Dataset records

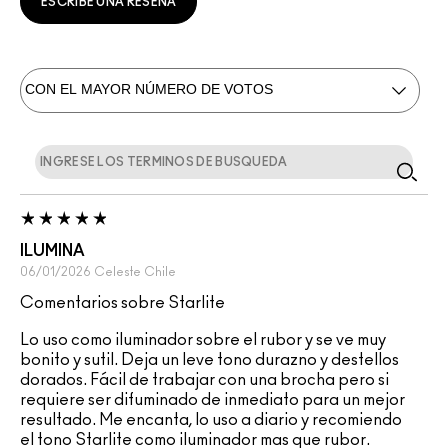
ESCRIBE UNA RESEÑA
ILUMINA
06/01/2026
Celeste
Chile
Comentarios sobre Starlite
Lo uso como iluminador sobre el rubor y se ve muy
bonito y sutil. Deja un leve tono durazno y destellos
dorados. Fácil de trabajar con una brocha pero si
requiere ser difuminado de inmediato para un mejor
resultado. Me encanta, lo uso a diario y recomiendo
el tono Starlite como iluminador mas que rubor.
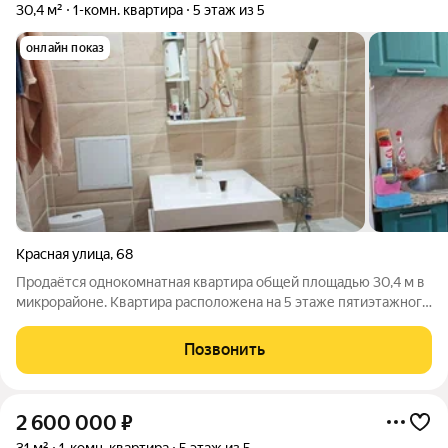
30,4 м²
1-комн. квартира
5 этаж из 5
онлайн показ
Красная улица
,
68
Продаётся однокомнатная квартира общей площадью 30,4 м в
микрорайоне. Квартира расположена на 5 этаже пятиэтажного
дома. Хорошее состояние, м/п окна, балкон остеклен евро, с/
узел выложен кафельной плиткой, металлическая входная
Позвонить
дверь. Номер в базе
2 600 000
₽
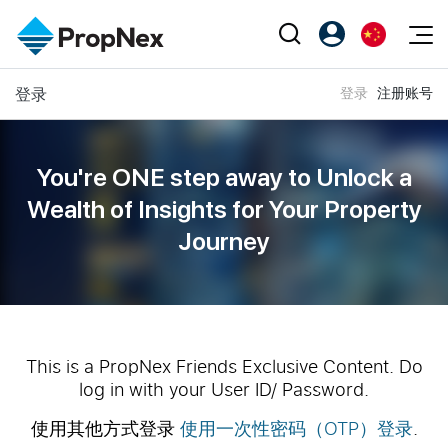
Events
登录
登录
注册账号
注册为 PX Friends
EN
Editorial
XPO
PX Friends 登录
中
Property
All Editorial
PWS Masterclass
Agent Suite
You're ONE step away to Unlock a
Agents
购买
新闻
Wealth of
Insights for Your Property
Workshop
PropNex Friends
Journey
NexLevel Advantage
出售
Perspectives
Investors
Success Hub
出租
Reports
Support
Our Training
新发展项目
PWS Agent
Overseas
This is a PropNex Friends Exclusive Content. Do
log in with your User ID/ Password.
SalesTech System
Business Space
使用其他方式登录
使用一次性密码（OTP）登录
.
Our Leadership
PN-Valuation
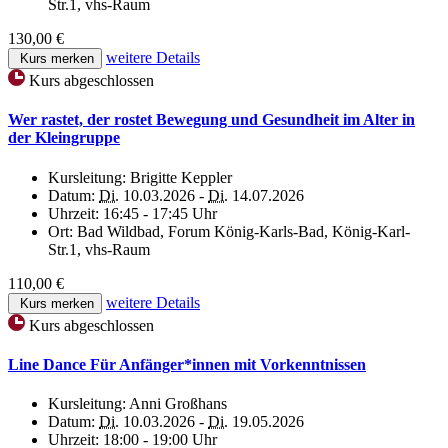
Str.1, vhs-Raum
130,00 €
weitere Details
Kurs merken
Kurs abgeschlossen
Wer rastet, der rostet Bewegung und Gesundheit im Alter in
der Kleingruppe
Kursleitung:
Brigitte Keppler
Datum:
Di.
10.03.2026 -
Di.
14.07.2026
Uhrzeit:
16:45 - 17:45 Uhr
Ort:
Bad Wildbad, Forum König-Karls-Bad, König-Karl-
Str.1, vhs-Raum
110,00 €
weitere Details
Kurs merken
Kurs abgeschlossen
Line Dance Für Anfänger*innen mit Vorkenntnissen
Kursleitung:
Anni Großhans
Datum:
Di.
10.03.2026 -
Di.
19.05.2026
Uhrzeit:
18:00 - 19:00 Uhr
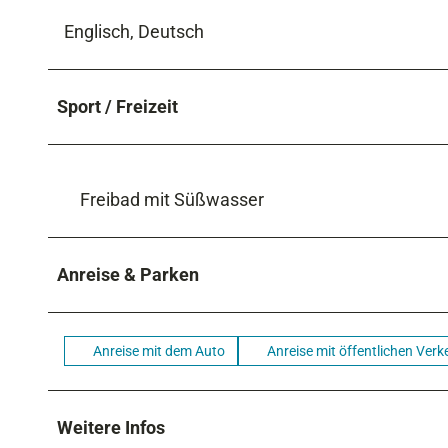
Englisch, Deutsch
Sport / Freizeit
Freibad mit Süßwasser
Anreise & Parken
Anreise mit dem Auto
Anreise mit öffentlichen Verk
Weitere Infos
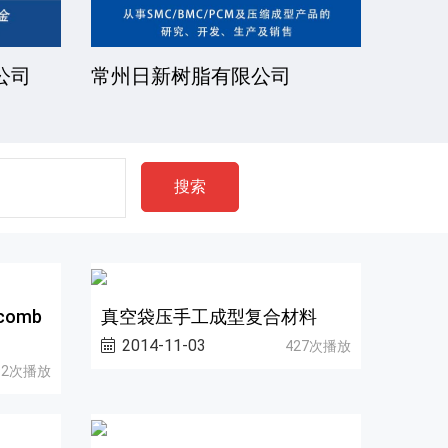
公司
常州日新树脂有限公司
湘潭
搜索
omb
真空袋压手工成型复合材料
2014-11-03
427次播放
92次播放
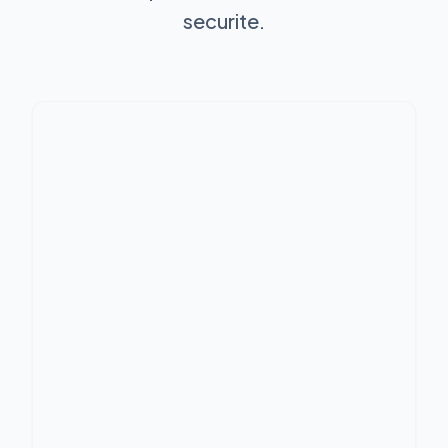
securite.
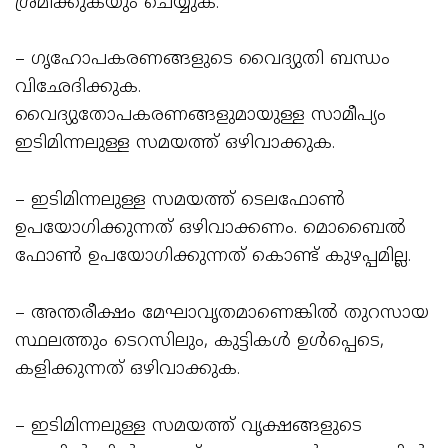
ശ്രമിക്കുകയും ചെയ്യുക.
– ഗൃഹോപകരണങ്ങളുടെ വൈദ്യുതി ബന്ധം
വിഛേദിക്കുക.
വൈദ്യുതോപകരണങ്ങളുമായുള്ള സാമീപ്യം
ഇടിമിന്നലുള്ള സമയത്ത് ഒഴിവാക്കുക.
– ഇടിമിന്നലുള്ള സമയത്ത് ടെലഫോൺ
ഉപയോഗിക്കുന്നത് ഒഴിവാക്കണം. മൊബൈൽ
ഫോൺ ഉപയോഗിക്കുന്നത് കൊണ്ട് കുഴപ്പമില്ല.
– അന്തരീക്ഷം മേഘാവൃതമാണെങ്കിൽ തുറസായ
സ്ഥലത്തും ടെറസിലും, കുട്ടികൾ ഉൾപ്പെടെ,
കളിക്കുന്നത് ഒഴിവാക്കുക.
– ഇടിമിന്നലുള്ള സമയത്ത് വൃക്ഷങ്ങളുടെ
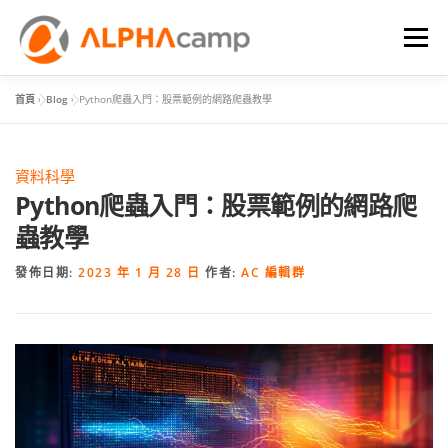
選單
首頁
»
Blog
»
Python爬蟲入門：股票範例的網路爬蟲教學
首頁
課程內容
學習體驗
成效
BLOG
資料科學
FAQ
Python爬蟲入門：股票範例的網路爬
蟲教學
發佈日期:
2023 年 1 月 28 日
作者:
AC 編輯群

**Task**:
Only one stretch of the data is wanted: write out exactly the lines from the one holding "Lo uso como" through the one holding "Wer rastet, der", both included, without the pictures.

**Answer section**:
Lo uso como iluminador sobre el rubor y se ve muy
bonito y sutil. Deja un leve tono durazno y destellos
dorados. Fácil de trabajar con una brocha pero si
requiere ser difuminado de inmediato para un mejor
resultado. Me encanta, lo uso a diario y recomiendo
el tono Starlite como iluminador mas que rubor.
30,4 м²
1-комн. квартира
5 этаж из 5
онлайн показ
Красная улица
,
68
Продаётся однокомнатная квартира общей площадью 30,4 м в
микрорайоне. Квартира расположена на 5 этаже пятиэтажного
дома. Хорошее состояние, м/п окна, балкон остеклен евро, с/
узел выложен кафельной плиткой, металлическая входная
Позвонить
дверь. Номер в базе
2 600 000
₽
Events
登录
登录
注册账号
注册为 PX Friends
EN
Editorial
XPO
PX Friends 登录
中
Property
All Editorial
PWS Masterclass
Agent Suite
You're ONE step away to Unlock a
Agents
购买
新闻
Wealth of
Insights for Your Property
Workshop
PropNex Friends
Journey
NexLevel Advantage
出售
Perspectives
Investors
Success Hub
出租
Reports
Support
Our Training
新发展项目
PWS Agent
Overseas
This is a PropNex Friends Exclusive Content. Do
log in with your User ID/ Password.
SalesTech System
Business Space
使用其他方式登录
使用一次性密码（OTP）登录
.
Our Leadership
PN-Valuation
Str.1, vhs-Raum
130,00 €
weitere Details
Kurs merken
Kurs abgeschlossen
Wer rastet, der rostet Bewegung und Gesundheit im Alter in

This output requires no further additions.